[Records contained in a dataset]

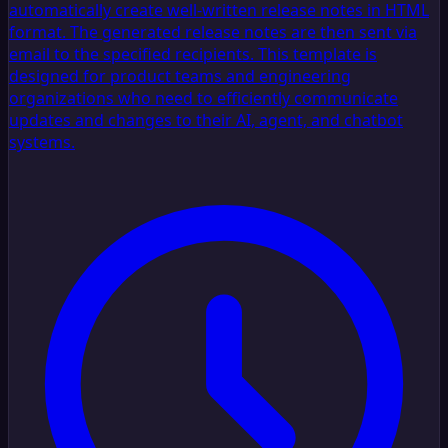
automatically create well-written release notes in HTML
format. The generated release notes are then sent via
email to the specified recipients. This template is
designed for product teams and engineering
organizations who need to efficiently communicate
updates and changes to their AI, agent, and chatbot
systems.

(Work request)
An exact repetition of all the records above is required, excluding the pictures.

(Exercise solution)
automatically create well-written release notes in HTML
format. The generated release notes are then sent via
email to the specified recipients. This template is
designed for product teams and engineering
organizations who need to efficiently communicate
updates and changes to their AI, agent, and chatbot
systems.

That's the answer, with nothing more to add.